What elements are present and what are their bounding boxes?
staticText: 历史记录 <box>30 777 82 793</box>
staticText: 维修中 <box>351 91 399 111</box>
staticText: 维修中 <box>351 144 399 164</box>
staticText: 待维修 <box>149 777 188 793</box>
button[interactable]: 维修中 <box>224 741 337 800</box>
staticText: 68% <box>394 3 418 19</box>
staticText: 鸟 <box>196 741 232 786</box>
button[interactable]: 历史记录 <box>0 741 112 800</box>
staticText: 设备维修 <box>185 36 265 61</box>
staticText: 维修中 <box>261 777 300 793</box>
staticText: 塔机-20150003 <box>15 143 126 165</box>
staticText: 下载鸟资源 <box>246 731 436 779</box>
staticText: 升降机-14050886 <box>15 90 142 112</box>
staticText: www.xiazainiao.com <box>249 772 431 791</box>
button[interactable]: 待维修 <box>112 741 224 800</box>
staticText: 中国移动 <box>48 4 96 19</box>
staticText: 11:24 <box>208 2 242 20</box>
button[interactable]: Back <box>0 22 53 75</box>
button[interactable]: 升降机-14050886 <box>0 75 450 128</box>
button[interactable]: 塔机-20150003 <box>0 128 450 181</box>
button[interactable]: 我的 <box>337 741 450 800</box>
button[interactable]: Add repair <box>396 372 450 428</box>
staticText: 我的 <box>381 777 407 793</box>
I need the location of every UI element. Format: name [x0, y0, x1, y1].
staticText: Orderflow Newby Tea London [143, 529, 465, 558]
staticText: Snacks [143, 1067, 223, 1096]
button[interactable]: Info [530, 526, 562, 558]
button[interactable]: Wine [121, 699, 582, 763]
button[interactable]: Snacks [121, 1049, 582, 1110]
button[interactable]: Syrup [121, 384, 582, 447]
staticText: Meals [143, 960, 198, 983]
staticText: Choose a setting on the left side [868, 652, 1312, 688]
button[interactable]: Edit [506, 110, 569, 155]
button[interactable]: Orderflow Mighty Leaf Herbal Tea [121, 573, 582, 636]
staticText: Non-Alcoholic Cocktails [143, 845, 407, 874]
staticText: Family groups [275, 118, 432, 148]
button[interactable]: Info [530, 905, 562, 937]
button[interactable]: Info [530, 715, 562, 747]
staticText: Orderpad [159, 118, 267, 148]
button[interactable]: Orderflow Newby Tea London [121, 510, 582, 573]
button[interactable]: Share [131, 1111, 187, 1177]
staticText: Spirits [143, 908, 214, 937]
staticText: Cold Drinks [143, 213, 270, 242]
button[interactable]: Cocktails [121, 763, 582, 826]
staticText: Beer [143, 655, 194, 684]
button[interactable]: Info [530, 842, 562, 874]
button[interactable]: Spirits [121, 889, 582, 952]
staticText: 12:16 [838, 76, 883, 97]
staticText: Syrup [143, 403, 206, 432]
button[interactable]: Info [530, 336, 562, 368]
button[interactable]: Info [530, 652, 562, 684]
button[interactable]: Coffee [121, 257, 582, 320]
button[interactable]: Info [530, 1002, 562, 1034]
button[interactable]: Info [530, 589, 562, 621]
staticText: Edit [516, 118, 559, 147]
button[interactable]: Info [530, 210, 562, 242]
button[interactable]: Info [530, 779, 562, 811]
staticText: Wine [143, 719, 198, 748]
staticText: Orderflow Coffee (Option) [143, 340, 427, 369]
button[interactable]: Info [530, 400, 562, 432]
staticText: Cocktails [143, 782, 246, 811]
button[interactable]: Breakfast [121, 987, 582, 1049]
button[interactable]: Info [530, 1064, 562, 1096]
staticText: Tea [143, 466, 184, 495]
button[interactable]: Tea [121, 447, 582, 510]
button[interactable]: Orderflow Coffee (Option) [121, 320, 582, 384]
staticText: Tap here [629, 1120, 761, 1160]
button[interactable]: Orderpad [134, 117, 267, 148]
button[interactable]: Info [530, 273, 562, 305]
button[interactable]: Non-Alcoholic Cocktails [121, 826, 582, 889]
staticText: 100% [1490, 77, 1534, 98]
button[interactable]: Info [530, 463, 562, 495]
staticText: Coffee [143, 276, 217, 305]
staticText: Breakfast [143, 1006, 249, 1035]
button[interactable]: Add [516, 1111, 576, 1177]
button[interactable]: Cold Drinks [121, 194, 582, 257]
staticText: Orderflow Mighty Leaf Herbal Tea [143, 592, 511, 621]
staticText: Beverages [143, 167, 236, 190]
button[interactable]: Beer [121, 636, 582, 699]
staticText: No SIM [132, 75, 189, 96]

▸ **THE PROBLEM**:
Restate the whole of the data exactly.

▸ **EXERCISE RESULT**:
What elements are present and what are their bounding boxes?
staticText: 历史记录 <box>30 777 82 793</box>
staticText: 维修中 <box>351 91 399 111</box>
staticText: 维修中 <box>351 144 399 164</box>
staticText: 待维修 <box>149 777 188 793</box>
button[interactable]: 维修中 <box>224 741 337 800</box>
staticText: 68% <box>394 3 418 19</box>
staticText: 鸟 <box>196 741 232 786</box>
button[interactable]: 历史记录 <box>0 741 112 800</box>
staticText: 设备维修 <box>185 36 265 61</box>
staticText: 维修中 <box>261 777 300 793</box>
staticText: 塔机-20150003 <box>15 143 126 165</box>
staticText: 下载鸟资源 <box>246 731 436 779</box>
staticText: 升降机-14050886 <box>15 90 142 112</box>
staticText: www.xiazainiao.com <box>249 772 431 791</box>
button[interactable]: 待维修 <box>112 741 224 800</box>
staticText: 中国移动 <box>48 4 96 19</box>
staticText: 11:24 <box>208 2 242 20</box>
button[interactable]: Back <box>0 22 53 75</box>
button[interactable]: 升降机-14050886 <box>0 75 450 128</box>
button[interactable]: 塔机-20150003 <box>0 128 450 181</box>
button[interactable]: 我的 <box>337 741 450 800</box>
button[interactable]: Add repair <box>396 372 450 428</box>
staticText: 我的 <box>381 777 407 793</box>
I need the location of every UI element. Format: name [x0, y0, x1, y1].
staticText: Orderflow Newby Tea London [143, 529, 465, 558]
staticText: Snacks [143, 1067, 223, 1096]
button[interactable]: Info [530, 526, 562, 558]
button[interactable]: Wine [121, 699, 582, 763]
button[interactable]: Snacks [121, 1049, 582, 1110]
button[interactable]: Syrup [121, 384, 582, 447]
staticText: Meals [143, 960, 198, 983]
staticText: Choose a setting on the left side [868, 652, 1312, 688]
button[interactable]: Edit [506, 110, 569, 155]
button[interactable]: Orderflow Mighty Leaf Herbal Tea [121, 573, 582, 636]
staticText: Non-Alcoholic Cocktails [143, 845, 407, 874]
staticText: Family groups [275, 118, 432, 148]
button[interactable]: Info [530, 905, 562, 937]
button[interactable]: Info [530, 715, 562, 747]
staticText: Orderpad [159, 118, 267, 148]
button[interactable]: Orderflow Newby Tea London [121, 510, 582, 573]
button[interactable]: Share [131, 1111, 187, 1177]
staticText: Spirits [143, 908, 214, 937]
staticText: Cold Drinks [143, 213, 270, 242]
button[interactable]: Cocktails [121, 763, 582, 826]
staticText: Beer [143, 655, 194, 684]
button[interactable]: Info [530, 842, 562, 874]
button[interactable]: Spirits [121, 889, 582, 952]
staticText: 12:16 [838, 76, 883, 97]
staticText: Syrup [143, 403, 206, 432]
button[interactable]: Info [530, 336, 562, 368]
button[interactable]: Info [530, 652, 562, 684]
button[interactable]: Coffee [121, 257, 582, 320]
button[interactable]: Info [530, 1002, 562, 1034]
button[interactable]: Info [530, 589, 562, 621]
staticText: Edit [516, 118, 559, 147]
button[interactable]: Info [530, 210, 562, 242]
button[interactable]: Info [530, 779, 562, 811]
staticText: Wine [143, 719, 198, 748]
staticText: Orderflow Coffee (Option) [143, 340, 427, 369]
button[interactable]: Info [530, 400, 562, 432]
staticText: Cocktails [143, 782, 246, 811]
button[interactable]: Breakfast [121, 987, 582, 1049]
button[interactable]: Info [530, 1064, 562, 1096]
staticText: Tea [143, 466, 184, 495]
button[interactable]: Tea [121, 447, 582, 510]
button[interactable]: Orderflow Coffee (Option) [121, 320, 582, 384]
staticText: Tap here [629, 1120, 761, 1160]
button[interactable]: Orderpad [134, 117, 267, 148]
button[interactable]: Info [530, 273, 562, 305]
button[interactable]: Non-Alcoholic Cocktails [121, 826, 582, 889]
staticText: 100% [1490, 77, 1534, 98]
button[interactable]: Info [530, 463, 562, 495]
staticText: Coffee [143, 276, 217, 305]
staticText: Breakfast [143, 1006, 249, 1035]
button[interactable]: Add [516, 1111, 576, 1177]
button[interactable]: Cold Drinks [121, 194, 582, 257]
staticText: Orderflow Mighty Leaf Herbal Tea [143, 592, 511, 621]
staticText: Beverages [143, 167, 236, 190]
button[interactable]: Beer [121, 636, 582, 699]
staticText: No SIM [132, 75, 189, 96]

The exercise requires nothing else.